2011年(平成23年)3月11日14時46分
あの日から15年。今でも、14時46分のあの揺れを昨日のことのように思い出します。
当時、私はマンション1階にある店舗でパソコン作業をしていました。
突然「グラッ」と大きな揺れが襲い、驚いてすぐに店のガラスドアを開けました。
外を見上げると、頭上の電線がまるで縄跳びの縄のように大きく、不気味に揺らいでいました。

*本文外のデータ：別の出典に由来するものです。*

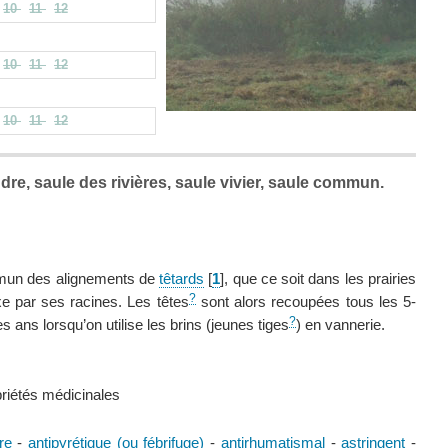
10
11
12
10
11
12
10
11
12
dre, saule des rivières, saule vivier, saule commun.
mun des alignements de
têtards
[
1
]
, que ce soit dans les prairies
?
xe par ses racines. Les têtes
sont alors recoupées tous les 5-
?
es ans lorsqu’on utilise les brins (jeunes tiges
) en vannerie.
priétés médicinales
re
-
antipyrétique (ou fébrifuge)
-
antirhumatismal
-
astringent
-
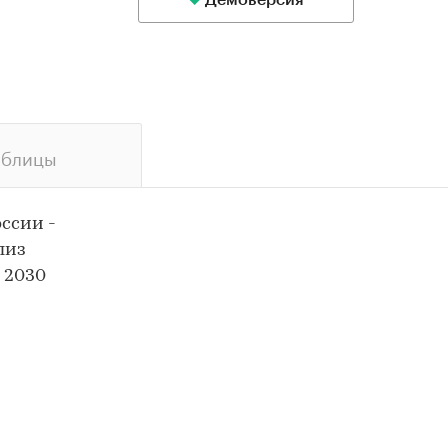
Демоверсия
аблицы
ссии -
лиз
 2030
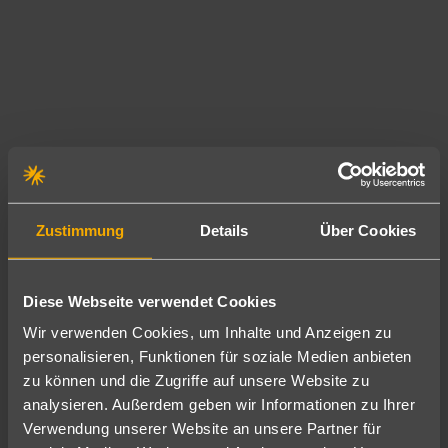
n
n
e
e
s
t
d
s
e
i
r
c
v
h
i
d
e
u
Zustimmung
Details
Über Cookies
l
r
s
c
e
h
Diese Webseite verwendet Cookies
i
e
t
i
Wir verwenden Cookies, um Inhalte und Anzeigen zu
i
n
personalisieren, Funktionen für soziale Medien anbieten
g
g
zu können und die Zugriffe auf unsere Website zu
s
a
analysieren. Außerdem geben wir Informationen zu Ihrer
t
Verwendung unserer Website an unsere Partner für
n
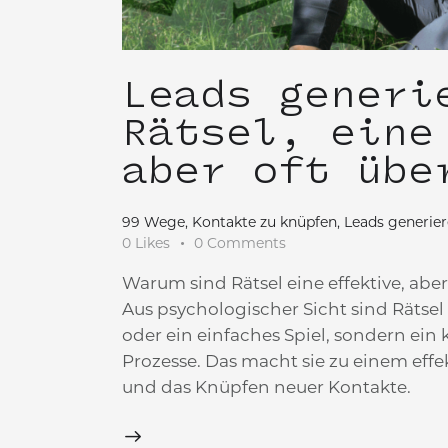
Leads generi
Rätsel, eine
aber oft übe
99 Wege, Kontakte zu knüpfen
,
Leads generier
0
Likes
0
Comments
Warum sind Rätsel eine effektive, abe
Aus psychologischer Sicht sind Rätsel 
oder ein einfaches Spiel, sondern ei
Prozesse. Das macht sie zu einem eff
und das Knüpfen neuer Kontakte.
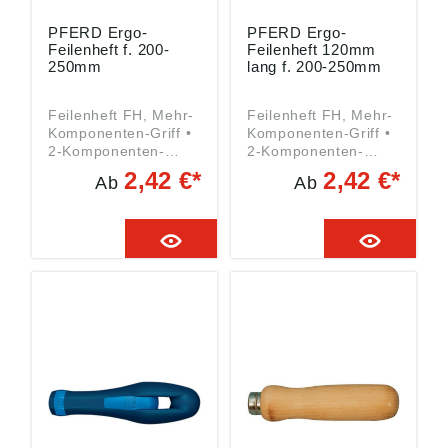
PFERD Ergo-
PFERD Ergo-
Feilenheft f. 200-
Feilenheft 120mm
250mm
lang f. 200-250mm
Feilenheft FH, Mehr-
Feilenheft FH, Mehr-
Komponenten-Griff •
Komponenten-Griff •
2-Komponenten-
2-Komponenten-
Kunststoffgriff • Mit
Kunststoffgriff • Mit
2,42 €*
2,42 €*
Ab
Ab
Abrollschutz und
Abrollschutz und
Aufhängebohrung
Aufhängebohrung
Angaben gemäß
Angaben gemäß
Produktsicherheitsver
Produktsicherheitsver
ordnung ((EU)
ordnung ((EU)
2023/998): August
2023/998): August
Rüggeberg GmbH &
Rüggeberg GmbH &
Co. KG, Hauptstr. 13,
Co. KG, Hauptstr. 13,
51709 Marienheide,
51709 Marienheide,
DE,
DE,
pferd@rueggeberg.c
pferd@rueggeberg.c
om
om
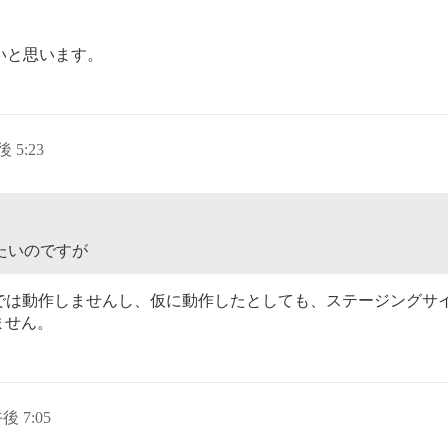
いと思います。
後 5:23
たいのですが
TPSなしでは動作しませんし、仮に動作したとしても、ステージン
ません。
後 7:05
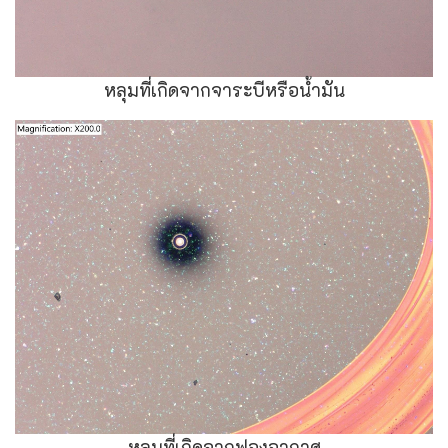
หลุมที่เกิดจากจาระบีหรือน้ำมัน
หลุมที่เกิดจากฟองอากาศ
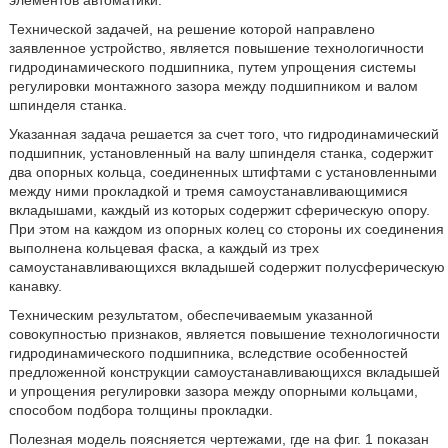
элементов автоматики.
Технической задачей, на решение которой направлено
заявленное устройство, является повышение технологичности
гидродинамического подшипника, путем упрощения системы
регулировки монтажного зазора между подшипником и валом
шпинделя станка.
Указанная задача решается за счет того, что гидродинамический
подшипник, установленный на валу шпинделя станка, содержит
два опорных кольца, соединенных штифтами с установленными
между ними прокладкой и тремя самоустанавливающимися
вкладышами, каждый из которых содержит сферическую опору.
При этом на каждом из опорных колец со стороны их соединения
выполнена кольцевая фаска, а каждый из трех
самоустанавливающихся вкладышей содержит полусферическую
канавку.
Техническим результатом, обеспечиваемым указанной
совокупностью признаков, является повышение технологичности
гидродинамического подшипника, вследствие особенностей
предложенной конструкции самоустанавливающихся вкладышей
и упрощения регулировки зазора между опорными кольцами,
способом подбора толщины прокладки.
Полезная модель поясняется чертежами, где на фиг. 1 показан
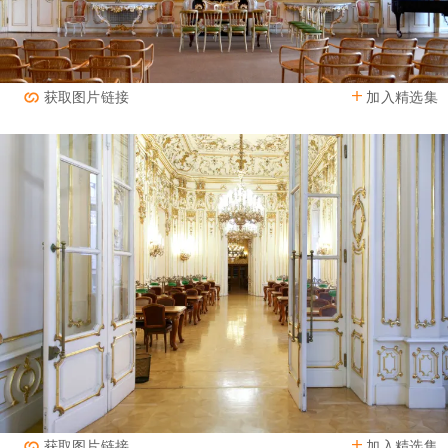
加入精选集
获取图片链接
加入精选集
获取图片链接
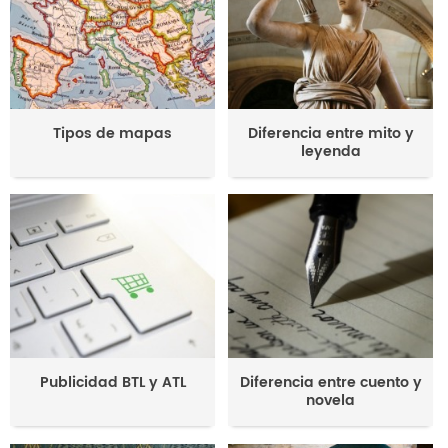
Tipos de mapas
Diferencia entre mito y
leyenda
Publicidad BTL y ATL
Diferencia entre cuento y
novela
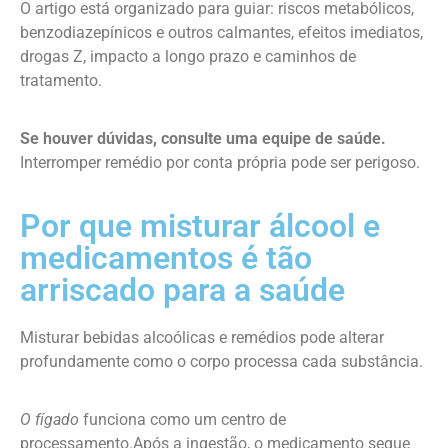
O artigo está organizado para guiar: riscos metabólicos,
benzodiazepínicos e outros calmantes, efeitos imediatos,
drogas Z, impacto a longo prazo e caminhos de
tratamento.
Se houver dúvidas, consulte uma equipe de saúde.
Interromper remédio por conta própria pode ser perigoso.
Por que misturar álcool e
medicamentos é tão
arriscado para a saúde
Misturar bebidas alcoólicas e remédios pode alterar
profundamente como o corpo processa cada substância.
O fígado
funciona como um centro de
processamento.Após a ingestão, o medicamento segue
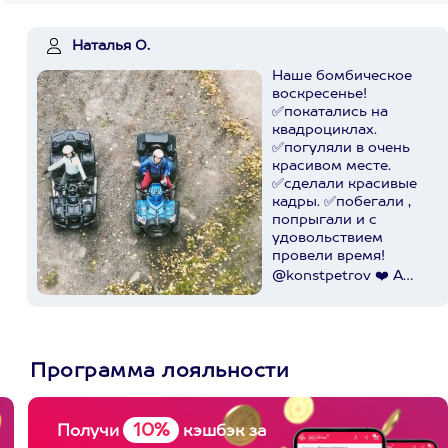
Наталья О.
Наше бомбическое
воскресенье!
✅покатались на
квадроциклах.
✅погуляли в очень
красивом месте.
✅сделали красивые
кадры. ✅побегали ,
попрыгали и с
удовольствием
провели время!
@konstpetrov ❤️ А
катались мы от
@axaa.ru
Пост в
instagram.com
Программа лояльности
10%
Получи
кэшбэк за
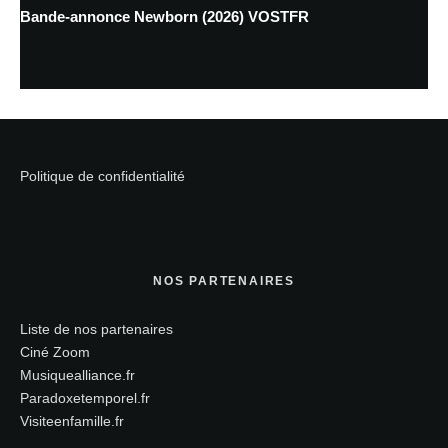
Bande-annonce Newborn (2026) VOSTFR
Politique de confidentialité
NOS PARTENAIRES
Liste de nos partenaires
Ciné Zoom
Musiquealliance.fr
Paradoxetemporel.fr
Visiteenfamille.fr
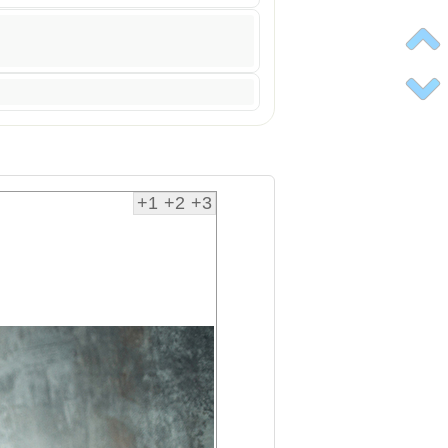
+1
+2
+3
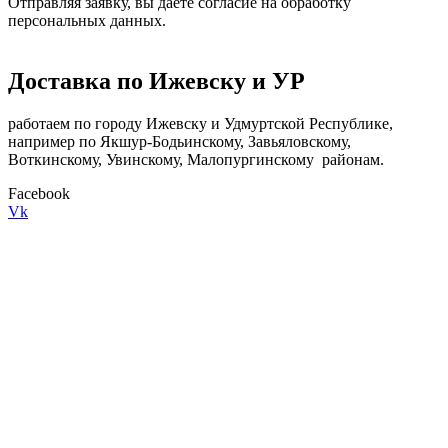
Отправляя заявку, вы даете согласие на обработку
персональных данных.
Доставка по Ижевску и УР
работаем по городу Ижевску и Удмуртской Республике,
например по Якшур-Бодьинскому, Завьяловскому,
Воткинскому, Увинскому, Малопургинскому районам.
Facebook
Vk
8(950)826-09-47
Lubimovn@yandex.ru
Удмуртская Республика, город Ижевск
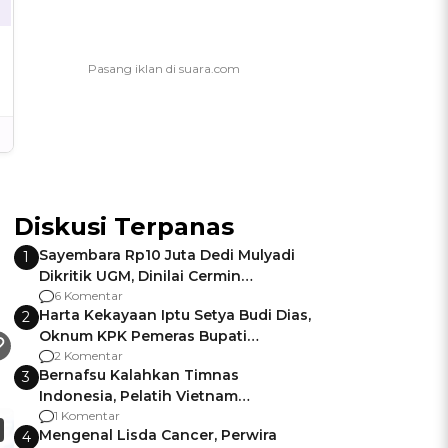
Diskusi Terpanas
Sayembara Rp10 Juta Dedi Mulyadi
1
Dikritik UGM, Dinilai Cermin
Gagalnya Negara Jamin Keamanan
6 Komentar
Harta Kekayaan Iptu Setya Budi Dias,
2
Oknum KPK Pemeras Bupati
Pemalang
2 Komentar
Bernafsu Kalahkan Timnas
3
Indonesia, Pelatih Vietnam
Berencana Pakai Jimat di Pakansari
1 Komentar
Mengenal Lisda Cancer, Perwira
4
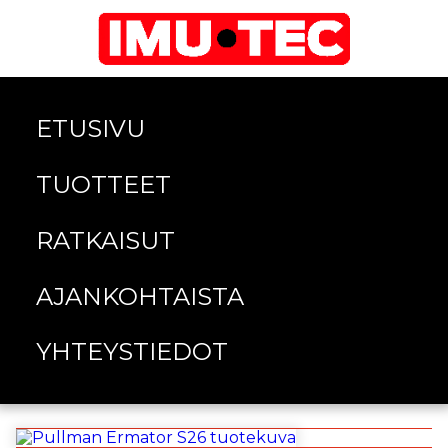
ETUSIVU
TUOTTEET
RATKAISUT
AJANKOHTAISTA
YHTEYSTIEDOT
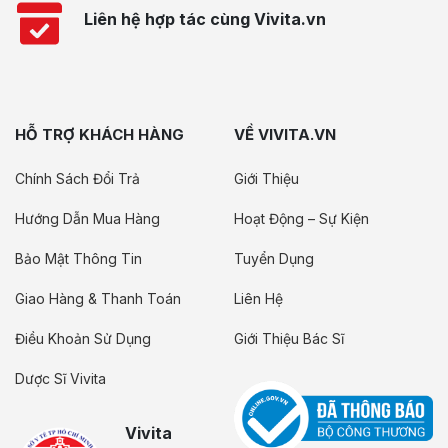
Liên hệ hợp tác cùng Vivita.vn
HỖ TRỢ KHÁCH HÀNG
VỀ VIVITA.VN
Chính Sách Đổi Trả
Giới Thiệu
Hướng Dẫn Mua Hàng
Hoạt Động – Sự Kiện
Bảo Mật Thông Tin
Tuyển Dụng
Giao Hàng & Thanh Toán
Liên Hệ
Điều Khoản Sử Dụng
Giới Thiệu Bác Sĩ
Dược Sĩ Vivita
Vivita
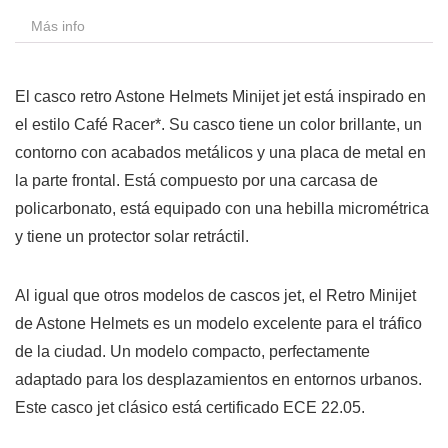
Más info
El casco retro Astone Helmets Minijet jet está inspirado en
el estilo Café Racer*. Su casco tiene un color brillante, un
contorno con acabados metálicos y una placa de metal en
la parte frontal. Está compuesto por una carcasa de
policarbonato, está equipado con una hebilla micrométrica
y tiene un protector solar retráctil.
Al igual que otros modelos de cascos jet, el Retro Minijet
de Astone Helmets es un modelo excelente para el tráfico
de la ciudad. Un modelo compacto, perfectamente
adaptado para los desplazamientos en entornos urbanos.
Este casco jet clásico está certificado ECE 22.05.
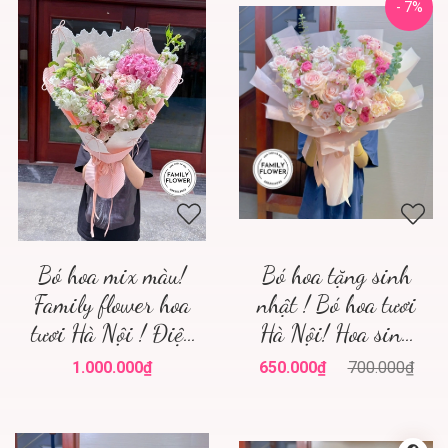
- 7%
Bó hoa mix màu!
Bó hoa tặng sinh
Family flower hoa
nhật ! Bó hoa tươi
tươi Hà Nội ! Điện
Hà Nội! Hoa sinh
hoa Hà Nội
nhật
1.000.000₫
650.000₫
700.000₫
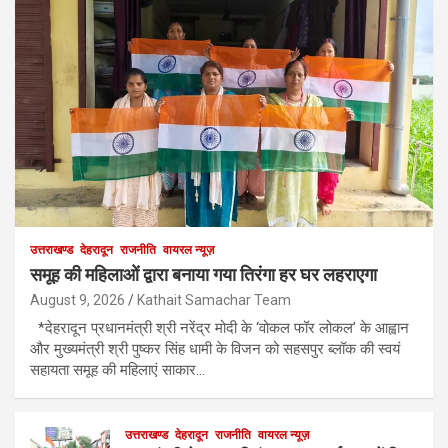
उत्तराखण्ड
देहरादून
राजनीति
वायरल न्यूज़
समूह की महिलाओं द्वारा बनाया गया तिरंगा हर घर लहराएगा
August 9, 2026
Kathait Samachar Team
*देहरादून प्रधानमंत्री श्री नरेंद्र मोदी के ‘वोकल फॉर लोकल’ के आह्वान
और मुख्यमंत्री श्री पुष्कर सिंह धामी के विजन को सहसपुर ब्लॉक की स्वयं
सहायता समूह की महिलाएं साकार…
उत्तराखण्ड
देहरादून
राजनीति
वायरल न्यूज़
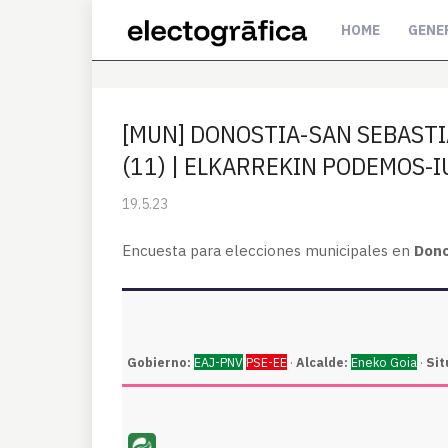
HOME
GENE
[MUN] DONOSTIA-SAN SEBASTIÁN
(11) | ELKARREKIN PODEMOS-IU 
19.5.23
Encuesta para elecciones municipales en
Dono
Gobierno:
EAJ-PNV
PSE-EE
·
Alcalde:
Eneko Goia
·
Sit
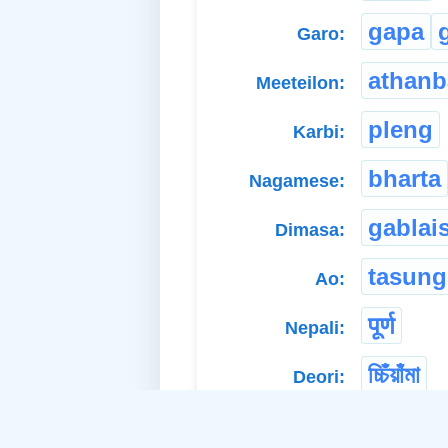
gapa
Garo:
athanb
Meeteilon:
pleng
Karbi:
bharta
Nagamese:
gablais
Dimasa:
tasung
Ao:
पूर्ण
Nepali:
চ্চিঁয়াঁমা
Deori:
ce̱mce̱
Santali:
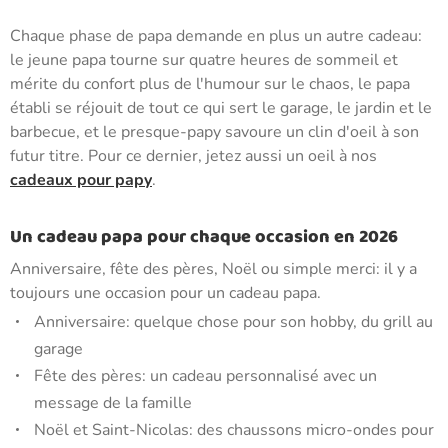
Chaque phase de papa demande en plus un autre cadeau:
le jeune papa tourne sur quatre heures de sommeil et
mérite du confort plus de l'humour sur le chaos, le papa
établi se réjouit de tout ce qui sert le garage, le jardin et le
barbecue, et le presque-papy savoure un clin d'oeil à son
futur titre. Pour ce dernier, jetez aussi un oeil à nos
cadeaux pour papy
.
Un cadeau papa pour chaque occasion en 2026
Anniversaire, fête des pères, Noël ou simple merci: il y a
toujours une occasion pour un cadeau papa.
Anniversaire: quelque chose pour son hobby, du grill au
garage
Fête des pères: un cadeau personnalisé avec un
message de la famille
Noël et Saint-Nicolas: des chaussons micro-ondes pour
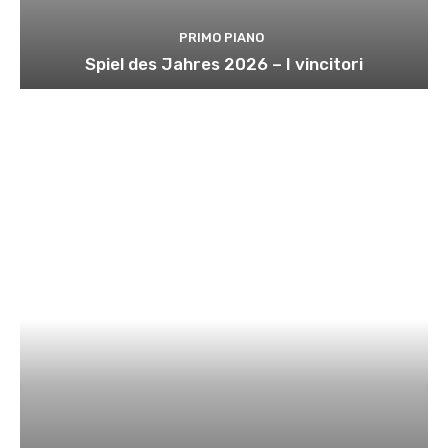
PRIMO PIANO
Spiel des Jahres 2026 – I vincitori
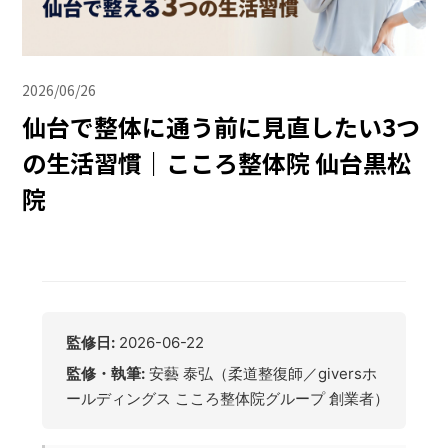
2026/06/26
仙台で整体に通う前に見直したい3つ
の生活習慣｜こころ整体院 仙台黒松
院
監修日:
2026-06-22
監修・執筆:
安藝 泰弘（柔道整復師／giversホ
ールディングス こころ整体院グループ 創業者）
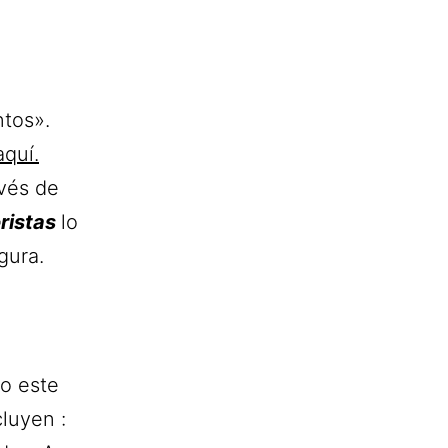
tos».
aquí.
vés de
oristas
lo
gura.
lo este
cluyen :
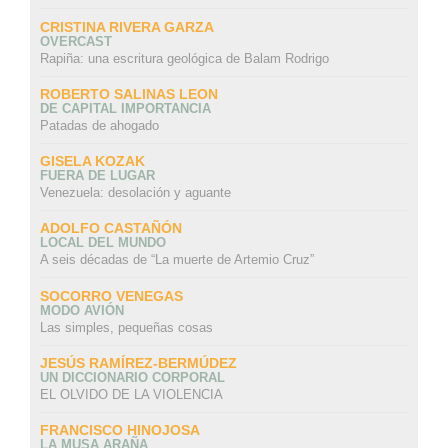
CRISTINA RIVERA GARZA
OVERCAST
Rapiña: una escritura geológica de Balam Rodrigo
ROBERTO SALINAS LEON
DE CAPITAL IMPORTANCIA
Patadas de ahogado
GISELA KOZAK
FUERA DE LUGAR
Venezuela: desolación y aguante
ADOLFO CASTAÑÓN
LOCAL DEL MUNDO
A seis décadas de “La muerte de Artemio Cruz”
SOCORRO VENEGAS
MODO AVIÓN
Las simples, pequeñas cosas
JESÚS RAMÍREZ-BERMÚDEZ
UN DICCIONARIO CORPORAL
EL OLVIDO DE LA VIOLENCIA
FRANCISCO HINOJOSA
LA MUSA ARAÑA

道行く人たちも足を止め、呆然と空を見上げていました。
近隣の店舗からも不安そうな顔で人が出てきて、「怖いですね……」と言葉を交わし、
ただただ揺れが収まるのを待つことしかできませんでした。
帰宅困難、店での一夜
揺れが落ち着き、PCでニュースを開くと、そこには信じられない光景が広がっていました。
繰り返し流れる大津波の映像、衝撃的でした。
東京もJRをはじめ交通網が完全にストップ。
無理に動いて怪我をするよりも、ここに留まる方が安全だと判断し
コンビニで食料を買い込んで店に泊まることに決めました。
幸い、店は大通り沿いで街灯も明るく、雨も降っていませんでした。
窓の外には、徒歩で帰宅を急ぐ人たちの列が明け方すぎても続いていました。
店舗には非常用の着替えや水、食料を備蓄していましたし、電気も通っていました。
私は防寒用のアルミシートを体に巻き、凍える夜の寒さをしのぎながら
一晩中PC画面に映し出される津波の情報を見つめていました。
消えない記憶と、東北への想い
翌日、交通網が回復してから自宅へ戻れましたが
あの静かで長い夜のことは、15年経った今も鮮明に記憶に焼き付いています。
何より心配だったのは、お客様が多くいらした宮城県や福島県のこと。
宮城に住む友人とようやく連絡が取れたときは、心の底から安堵したのを覚えています。
震災後、東北地方からの注文は激減し、お店の売り上げも日に日に落ち込んでいきました。
この大惨事を前に、個人の力ではどうすることもできない無力さを痛感する日々でした。